Popular Android Package Uses Just XOR -- and That's Not the Worst Part

siddesu writes A popular "encryption" package for Android that even charges a yearly subscription fee of $8 actually does nothing more than give a false sense of security to its users. Not only is the app using a worthless encryption method, it also uses weak keys and "encrypts" only a small portion of the files. One wonders how much snake oil flows through the app stores, from "battery savers" to "antivirus." What is the most worthless app purchase you made? Did you ask for a refund?

ROT13

[Trax3001BBS]

I mentioned to the subscription that Microsoft used Rot13 to "encrypt" some registry entries in version W2K (I think was the version)

After reading bout XOR, ROT13 would be just about as good.

Not familiar with ROT13? = Abg snzvyvne jvgu EBG13?

Re:questions answered below

[squiggleslash]

Same here, kinda. I ended up sticking with the flip phone because I just found the issues I had with using Android devices as telephones bad enough for me to stick with it, but yeah, there's a lot of basic stuff you miss, that you kinda wonder why no efforts have been to update flip phones to have at least some of the functionality of their power-sucking overloaded not-quite-optimal-for-phone-calls-UI-encumbered cousins.

Would it really be a problem adding Wifi support, with things like the ability to sync contacts and other PIM stuff add that much to the costs of devices?

Many things you mention are better done by a dedicated tablet device, but it's a shame that I have to make the choice between a shitty phone that's integrated with the rest of the world, and a good useful phone that I have to manually copy phone numbers to and from or else find awkward Bluetooth applications that never quite work correctly to update.

Re:The big advantage of XOR

[swillden]

If the key is as long as the message, XOR is not that weak.

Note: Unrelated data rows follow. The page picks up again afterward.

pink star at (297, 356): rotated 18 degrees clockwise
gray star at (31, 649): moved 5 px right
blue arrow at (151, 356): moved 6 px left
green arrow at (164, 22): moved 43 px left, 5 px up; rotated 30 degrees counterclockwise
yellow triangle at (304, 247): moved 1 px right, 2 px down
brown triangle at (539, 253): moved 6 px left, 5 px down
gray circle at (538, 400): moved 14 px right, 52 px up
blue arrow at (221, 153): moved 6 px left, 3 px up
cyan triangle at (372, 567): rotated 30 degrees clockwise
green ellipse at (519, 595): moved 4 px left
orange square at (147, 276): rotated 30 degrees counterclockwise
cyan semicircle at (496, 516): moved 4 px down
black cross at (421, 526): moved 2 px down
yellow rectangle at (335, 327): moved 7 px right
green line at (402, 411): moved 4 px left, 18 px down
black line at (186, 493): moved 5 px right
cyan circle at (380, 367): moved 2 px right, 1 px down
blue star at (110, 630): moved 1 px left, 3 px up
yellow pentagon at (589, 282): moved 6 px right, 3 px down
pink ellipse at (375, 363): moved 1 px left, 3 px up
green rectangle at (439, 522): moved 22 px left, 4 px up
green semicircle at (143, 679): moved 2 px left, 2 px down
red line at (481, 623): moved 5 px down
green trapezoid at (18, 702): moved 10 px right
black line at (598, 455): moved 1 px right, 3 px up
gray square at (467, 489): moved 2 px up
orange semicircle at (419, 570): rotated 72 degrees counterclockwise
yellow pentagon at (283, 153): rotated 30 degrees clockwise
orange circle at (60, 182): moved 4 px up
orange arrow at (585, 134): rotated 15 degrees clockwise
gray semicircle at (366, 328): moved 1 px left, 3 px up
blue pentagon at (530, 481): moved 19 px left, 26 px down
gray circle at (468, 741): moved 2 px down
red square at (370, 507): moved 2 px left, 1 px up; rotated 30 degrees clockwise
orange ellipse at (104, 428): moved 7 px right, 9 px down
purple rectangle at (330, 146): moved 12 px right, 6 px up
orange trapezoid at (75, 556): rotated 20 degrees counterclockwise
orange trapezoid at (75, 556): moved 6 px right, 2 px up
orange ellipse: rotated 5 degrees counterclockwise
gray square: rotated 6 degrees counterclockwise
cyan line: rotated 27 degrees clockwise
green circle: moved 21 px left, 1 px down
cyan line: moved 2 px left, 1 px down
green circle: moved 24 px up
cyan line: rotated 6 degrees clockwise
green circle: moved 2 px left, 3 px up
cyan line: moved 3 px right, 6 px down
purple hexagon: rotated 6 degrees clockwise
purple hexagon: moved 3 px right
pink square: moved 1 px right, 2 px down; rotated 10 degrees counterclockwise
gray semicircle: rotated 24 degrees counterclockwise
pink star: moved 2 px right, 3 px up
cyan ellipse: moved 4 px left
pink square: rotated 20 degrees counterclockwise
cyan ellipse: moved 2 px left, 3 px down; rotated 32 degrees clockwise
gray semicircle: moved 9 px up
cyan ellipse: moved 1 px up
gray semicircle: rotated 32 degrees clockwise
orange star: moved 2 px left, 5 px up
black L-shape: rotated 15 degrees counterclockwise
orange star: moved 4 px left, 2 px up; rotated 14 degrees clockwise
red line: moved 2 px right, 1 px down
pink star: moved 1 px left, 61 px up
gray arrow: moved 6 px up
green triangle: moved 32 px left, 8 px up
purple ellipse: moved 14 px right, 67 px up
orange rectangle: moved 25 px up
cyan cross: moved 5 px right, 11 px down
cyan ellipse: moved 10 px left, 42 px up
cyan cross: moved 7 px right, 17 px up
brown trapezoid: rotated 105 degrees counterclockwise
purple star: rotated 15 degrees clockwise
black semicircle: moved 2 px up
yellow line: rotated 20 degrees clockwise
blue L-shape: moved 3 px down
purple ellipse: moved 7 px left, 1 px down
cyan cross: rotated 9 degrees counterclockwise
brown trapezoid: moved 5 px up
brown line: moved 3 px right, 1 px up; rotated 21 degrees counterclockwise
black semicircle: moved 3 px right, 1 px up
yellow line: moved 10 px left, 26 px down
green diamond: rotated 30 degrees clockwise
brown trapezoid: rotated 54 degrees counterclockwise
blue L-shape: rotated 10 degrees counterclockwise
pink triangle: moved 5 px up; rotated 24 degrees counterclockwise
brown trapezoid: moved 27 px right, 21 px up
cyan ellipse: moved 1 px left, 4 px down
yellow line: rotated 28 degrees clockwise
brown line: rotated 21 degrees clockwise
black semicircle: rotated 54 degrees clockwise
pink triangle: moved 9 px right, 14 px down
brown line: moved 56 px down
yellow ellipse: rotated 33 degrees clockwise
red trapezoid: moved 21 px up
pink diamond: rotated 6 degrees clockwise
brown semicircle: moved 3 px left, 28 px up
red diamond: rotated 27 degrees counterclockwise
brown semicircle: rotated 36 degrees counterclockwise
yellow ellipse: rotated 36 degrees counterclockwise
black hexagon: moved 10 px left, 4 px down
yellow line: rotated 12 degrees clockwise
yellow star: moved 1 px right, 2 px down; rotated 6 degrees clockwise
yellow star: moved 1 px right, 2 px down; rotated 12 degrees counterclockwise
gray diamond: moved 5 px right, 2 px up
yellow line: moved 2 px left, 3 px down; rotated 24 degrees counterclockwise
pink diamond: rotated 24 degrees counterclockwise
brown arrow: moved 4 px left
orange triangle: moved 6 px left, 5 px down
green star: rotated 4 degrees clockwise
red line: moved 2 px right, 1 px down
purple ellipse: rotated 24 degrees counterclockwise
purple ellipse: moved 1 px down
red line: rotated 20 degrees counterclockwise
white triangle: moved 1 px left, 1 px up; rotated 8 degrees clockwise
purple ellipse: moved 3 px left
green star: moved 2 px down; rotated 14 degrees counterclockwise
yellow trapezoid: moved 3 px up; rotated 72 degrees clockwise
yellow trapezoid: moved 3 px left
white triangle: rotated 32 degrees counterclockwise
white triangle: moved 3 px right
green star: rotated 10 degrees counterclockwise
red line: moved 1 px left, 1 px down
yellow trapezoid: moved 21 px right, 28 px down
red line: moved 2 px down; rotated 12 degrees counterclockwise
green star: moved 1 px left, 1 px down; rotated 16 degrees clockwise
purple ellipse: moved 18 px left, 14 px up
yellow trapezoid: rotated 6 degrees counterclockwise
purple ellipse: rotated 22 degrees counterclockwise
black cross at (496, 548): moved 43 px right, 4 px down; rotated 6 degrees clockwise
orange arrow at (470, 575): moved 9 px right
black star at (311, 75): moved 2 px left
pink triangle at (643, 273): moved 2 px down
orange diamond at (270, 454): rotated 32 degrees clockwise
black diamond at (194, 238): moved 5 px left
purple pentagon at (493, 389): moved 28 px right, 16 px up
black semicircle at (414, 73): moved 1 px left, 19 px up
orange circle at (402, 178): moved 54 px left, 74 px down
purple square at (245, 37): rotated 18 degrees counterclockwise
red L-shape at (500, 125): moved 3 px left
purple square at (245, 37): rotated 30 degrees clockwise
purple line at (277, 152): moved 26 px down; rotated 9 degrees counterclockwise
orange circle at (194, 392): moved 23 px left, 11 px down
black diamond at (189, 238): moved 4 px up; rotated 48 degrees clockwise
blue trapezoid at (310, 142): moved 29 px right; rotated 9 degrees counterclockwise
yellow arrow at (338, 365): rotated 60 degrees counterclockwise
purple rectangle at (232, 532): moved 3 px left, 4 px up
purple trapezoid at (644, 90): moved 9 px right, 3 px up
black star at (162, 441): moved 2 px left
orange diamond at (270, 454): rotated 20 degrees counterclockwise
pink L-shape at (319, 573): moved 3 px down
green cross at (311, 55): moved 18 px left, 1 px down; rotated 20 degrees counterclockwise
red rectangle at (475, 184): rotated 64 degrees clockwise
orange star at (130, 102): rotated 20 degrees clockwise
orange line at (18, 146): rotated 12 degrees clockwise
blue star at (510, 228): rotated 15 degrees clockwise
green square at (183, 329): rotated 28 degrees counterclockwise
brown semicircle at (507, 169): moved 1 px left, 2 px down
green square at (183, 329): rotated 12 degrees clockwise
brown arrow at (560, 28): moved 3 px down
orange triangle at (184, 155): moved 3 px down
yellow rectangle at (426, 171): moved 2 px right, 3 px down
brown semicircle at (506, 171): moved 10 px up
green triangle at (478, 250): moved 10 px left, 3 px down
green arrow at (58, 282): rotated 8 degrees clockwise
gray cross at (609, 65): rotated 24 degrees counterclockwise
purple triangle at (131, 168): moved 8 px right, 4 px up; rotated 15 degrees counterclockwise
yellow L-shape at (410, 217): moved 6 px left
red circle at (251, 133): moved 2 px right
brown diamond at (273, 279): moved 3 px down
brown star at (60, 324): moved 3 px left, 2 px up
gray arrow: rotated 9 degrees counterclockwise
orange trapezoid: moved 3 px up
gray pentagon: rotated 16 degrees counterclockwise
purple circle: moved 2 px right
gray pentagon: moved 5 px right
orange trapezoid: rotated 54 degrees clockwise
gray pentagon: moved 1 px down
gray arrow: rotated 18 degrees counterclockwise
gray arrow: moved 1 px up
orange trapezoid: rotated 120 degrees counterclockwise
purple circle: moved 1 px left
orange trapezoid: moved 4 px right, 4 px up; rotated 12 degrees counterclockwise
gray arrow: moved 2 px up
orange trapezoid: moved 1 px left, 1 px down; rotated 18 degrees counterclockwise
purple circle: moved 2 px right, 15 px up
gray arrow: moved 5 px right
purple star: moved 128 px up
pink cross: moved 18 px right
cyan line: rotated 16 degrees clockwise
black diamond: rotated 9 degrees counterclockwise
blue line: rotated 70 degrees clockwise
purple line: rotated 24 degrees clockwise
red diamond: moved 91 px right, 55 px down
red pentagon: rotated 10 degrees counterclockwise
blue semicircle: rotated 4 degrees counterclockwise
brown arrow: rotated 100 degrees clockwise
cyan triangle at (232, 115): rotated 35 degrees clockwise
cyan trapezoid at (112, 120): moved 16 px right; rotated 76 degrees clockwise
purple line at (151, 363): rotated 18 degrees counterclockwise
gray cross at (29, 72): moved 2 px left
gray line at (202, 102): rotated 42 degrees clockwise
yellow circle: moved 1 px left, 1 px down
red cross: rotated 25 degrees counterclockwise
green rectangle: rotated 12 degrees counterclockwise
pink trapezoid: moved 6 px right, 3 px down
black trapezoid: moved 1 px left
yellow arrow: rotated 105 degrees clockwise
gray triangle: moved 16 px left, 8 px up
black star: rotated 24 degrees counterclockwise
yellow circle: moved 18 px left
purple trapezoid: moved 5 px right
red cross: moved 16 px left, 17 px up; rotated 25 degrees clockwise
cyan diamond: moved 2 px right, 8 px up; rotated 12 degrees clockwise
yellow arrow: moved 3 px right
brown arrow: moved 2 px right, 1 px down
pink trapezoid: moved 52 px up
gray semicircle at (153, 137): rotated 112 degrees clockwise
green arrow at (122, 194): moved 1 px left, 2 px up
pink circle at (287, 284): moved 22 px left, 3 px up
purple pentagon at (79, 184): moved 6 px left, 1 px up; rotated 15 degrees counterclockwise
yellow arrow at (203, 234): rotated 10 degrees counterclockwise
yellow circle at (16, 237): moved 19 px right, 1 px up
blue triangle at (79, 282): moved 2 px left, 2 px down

As long as the key is as long as the message, and all of the key is unpredictable, and is never reused, then you have a provably unbreakable encryption system called a one-time pad. However, if you ever reuse the key someone can XOR the two ciphertexts together and the result will be the XOR of the two plaintexts, which can often be disentangled. Also, if the key is somewhat predictable, plaintext can be recovered. The US actually managed to decrypt some texts encrypted with a Russian one-time pad system, because the keys were produced by humans pounding "randomly" on typewriters... except humans aren't very good at generating random keystreams.

Re:Web sites

[AmiMoJo]

Maybe they read the actual description of the app. The only thing it claims to encrypt is text messages, which TFA doesn't bother to check. The description doesn't claim to encrypt files, so unless it has been changed since the article was written it seems to be making stuff up to complain about.

The app hides files on your device. It does that by using a simple XOR cypher to encrypt the header of files and make them invisible to apps like the Gallery that look for files with valid JPEG/PNG/GIF headers. It works perfectly, the XOR cypher has the desired effect. Obviously it won't stop forensic examination from finding and decrypting the files, but it doesn't claim to. It's an app designed to hide your nude selfies and dick pics, not stops the NSA/GCHQ dataraping your phone.

Re:Web sites

Good info, thanks. What caught my eye was the criticism of using XOR for encryption. That makes no sense. In fact, given suitably secured random bit strings, and xor'ing them with the input, will give you a very secure form of encryption. Of course you need to be able to recreate the random bit string without saving in plain text somewhere etc but the point is that criticizing xor is like complaining that computers only use binary arithmetic.